Fragile X messenger ribonucleoprotein 1 protein (FMRP) deficiency causes fragile X syndrome FXS—an inherited disorder characterized by intellectual disability and other concerns. FXS is also “the most common single-gene cause of [autism spectrum disorder] ASD.” Previous research has demonstrated that FMRP deficiency is associated with mitochondrial dysfunction, which in turn plays a role in psychiatric and neurodevelopmental disorders [NDDs] including ASD and FXS, but the underlying mechanisms have not been fully understood. In this study, scientists use human fetal cortical slices and FXS patient stem cell-derived neurons to investigate the hypothesis that FMRP regulates essential genes responsible for maintaining neuronal mitochondrial functions during neurodevelopment.

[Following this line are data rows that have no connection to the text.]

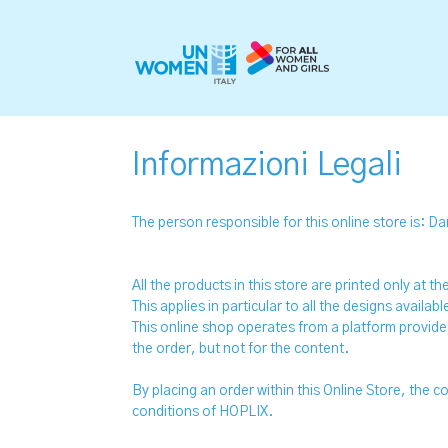
Informazioni Legali
The person responsible for this online store is: Da
All the products in this store are printed only at 
This applies in particular to all the designs availab
This online shop operates from a platform provid
the order, but not for the content.
By placing an order within this Online Store, the
conditions of HOPLIX.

Using Axion’s noninvasive Maestro Pro multielectrode array (MEA) platform and other methods, the researchers confirmed that hypothesis, demonstrating “that FMRP is essential for maintaining mitochondrial functions during human prenatal development by regulating genes whose expression is highest during the early prenatal periods of neurodevelopment (e.g., RACK1) and whose loss of function contributes to NDDs, including ASD.” The authors also showed that enhancing mitochondrial functions rescues deficits associated with FXS, a promising finding that may lead to the development of novel therapeutics.